その22:異常事態
だが――、
「レティシア?」
耳元で名前を呼ばれ、レティシアは我に返った。心配そうにレティシアを伺う仲間と、怪訝そうに見つめるシングマス王とその配下。
「ああ、すまない……」
レティシアは仲間を手で制すると、きつい眼差しでシングマス王を睨みつけた。
「お前をここで殺すのはたやすい。だが、それで許されるわけがない。よく自分の悪行を思い出し、後悔に後悔を重ねるがいい。それからなぶるように殺してやる!」
そのままレティシアは見張りを続け、メンバーの一部に食事を取らせ始めた。運ばれてきた料理はシャンデリアの下敷きになっているため、それぞれが持参した携帯食を頬張っている。
医者にはすぐ殺すようにといわれていたが、それではレティシアの気がすまなかった。
『これでいいんだ。懺悔して、土下座して、自分の考えを悔い改めさせてやる』
集落に残した、病気に苦しむ娘の顔を思い出しながら、レティシアは唇を噛んだ。
シングマス五世の暗殺を企んだ二人を、牢屋へと入れたレッシュとフランカー。会食場へと戻る際に、不穏な空気を読み取っていた。
「何かあったんですかね?」
「かもな……」
二人は顔を見合わせてから、走って会食場へと向かった。
入り口の前へと辿り着くと、メイドの姿をした女性が三人ほど、首をかしげている。
「どうした?」
「あ、フランカーさん。よく分からないんですが、会食場の扉に鍵がかかってるんです」
「鍵だと?」
フランカーはノブに手をやり、捻ってみた。確かに鍵がかかっており、開きそうにない。
「わたしの出番ですか?」
「ああ、頼む」
背後から乗り出してきたレッシュが、懐からキーピックを取り出し、鍵穴へと差し込んだ。

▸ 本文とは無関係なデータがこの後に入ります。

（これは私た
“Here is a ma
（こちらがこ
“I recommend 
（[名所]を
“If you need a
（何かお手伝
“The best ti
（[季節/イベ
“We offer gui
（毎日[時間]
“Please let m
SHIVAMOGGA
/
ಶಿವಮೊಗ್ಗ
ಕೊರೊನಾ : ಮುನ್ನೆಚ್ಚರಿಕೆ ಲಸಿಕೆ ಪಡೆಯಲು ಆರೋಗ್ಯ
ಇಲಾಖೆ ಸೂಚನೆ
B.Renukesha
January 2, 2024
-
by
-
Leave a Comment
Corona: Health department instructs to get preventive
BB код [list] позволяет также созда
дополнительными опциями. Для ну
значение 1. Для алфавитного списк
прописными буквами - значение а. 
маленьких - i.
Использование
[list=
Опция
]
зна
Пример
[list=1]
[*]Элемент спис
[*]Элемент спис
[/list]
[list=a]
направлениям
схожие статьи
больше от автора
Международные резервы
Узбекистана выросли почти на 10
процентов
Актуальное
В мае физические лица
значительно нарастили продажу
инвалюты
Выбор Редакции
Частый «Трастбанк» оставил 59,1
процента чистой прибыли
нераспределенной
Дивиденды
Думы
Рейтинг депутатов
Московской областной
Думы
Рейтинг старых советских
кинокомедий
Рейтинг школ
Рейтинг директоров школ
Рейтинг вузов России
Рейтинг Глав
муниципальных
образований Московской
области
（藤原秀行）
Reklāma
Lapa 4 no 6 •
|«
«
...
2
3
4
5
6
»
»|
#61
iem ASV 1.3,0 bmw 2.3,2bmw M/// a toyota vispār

だが、二、三秒ですぐにキーピックを引き抜くと、首を横に振ってみせた。
「どうやら、鍵穴になにか詰められてるみたいです。粘土のようなものかと……」
「ってことは……」
「間違いなく、中でなにかが起こって、誰かが故意に扉の鍵を開かなくしたんでしょう」
「くそっ、無理やりこじ開けてやる!」
フランカーがノブに力を込めると、ミシミシと扉のきしむ音が聞こえてくる。
「ちょっ、待ってください、フランカーさん!」
「だがレッシュ、早くしないとシングマス王が!」
声を荒げるフランカーを、レッシュは手で制した。
「何かあったのは事実です。ですが、中の連中が目的を達成してないのも事実です。でなければ扉に鍵をかける必要など、ないですからね」
「た、確かにそうだな……」
「中の状況も分からないのに、いたずらに飛び込んでも危険なだけです。シングマス五世が目当てなら、飛び込んだ瞬間に殺されるかもしれません」
「ああ、まったくだ。すまなかったなレッシュ。つい頭に血が上っちまって」
頭に手をやりながら、フランカーが謝ってくる。レッシュとは年の差が親子ほど離れており、本当なら若造が!と一喝したいところだろう。

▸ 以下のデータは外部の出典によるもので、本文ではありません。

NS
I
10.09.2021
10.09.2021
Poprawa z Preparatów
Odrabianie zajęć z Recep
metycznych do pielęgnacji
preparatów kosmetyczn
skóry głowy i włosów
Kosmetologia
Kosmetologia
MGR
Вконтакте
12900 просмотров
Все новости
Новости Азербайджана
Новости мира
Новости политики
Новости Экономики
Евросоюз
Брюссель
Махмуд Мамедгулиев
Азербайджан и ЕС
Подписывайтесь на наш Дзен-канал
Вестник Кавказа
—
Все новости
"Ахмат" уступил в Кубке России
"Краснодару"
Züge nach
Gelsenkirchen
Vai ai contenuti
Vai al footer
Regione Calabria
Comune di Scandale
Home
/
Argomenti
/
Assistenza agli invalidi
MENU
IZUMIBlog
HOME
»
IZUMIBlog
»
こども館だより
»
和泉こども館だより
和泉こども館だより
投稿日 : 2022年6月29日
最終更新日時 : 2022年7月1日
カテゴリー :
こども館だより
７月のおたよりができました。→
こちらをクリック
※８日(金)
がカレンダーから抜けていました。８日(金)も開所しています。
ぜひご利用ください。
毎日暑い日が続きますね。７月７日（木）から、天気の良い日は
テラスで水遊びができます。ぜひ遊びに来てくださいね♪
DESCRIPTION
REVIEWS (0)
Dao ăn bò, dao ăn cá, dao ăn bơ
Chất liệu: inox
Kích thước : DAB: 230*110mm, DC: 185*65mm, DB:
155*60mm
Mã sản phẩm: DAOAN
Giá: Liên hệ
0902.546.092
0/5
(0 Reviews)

だが、同じ特殊部隊長としての信頼がフランカーを謝らせた。レッシュは頬を緩めて、首を振る。
「いいえ、フランカーさんのシングマス王を守るという気持ちが、すごく伝わってきましたよ」
「それはいいとしてだな。どうするつもりだ? まさかこのまま指をくわえているわけにもいかないだろ?」
「大丈夫です。わたしが中の状況を調べてきますから。フランカーさんはここで待っていてください。もしも中で銃声や乱闘の音が聞こえたら、その時は迷わず飛び込んでください」
「ああ、分かった」
フランカーを置いて、レッシュは足はやに廊下を駆け抜けていった。目的地は一つ、中の状況を把握できる場所だ。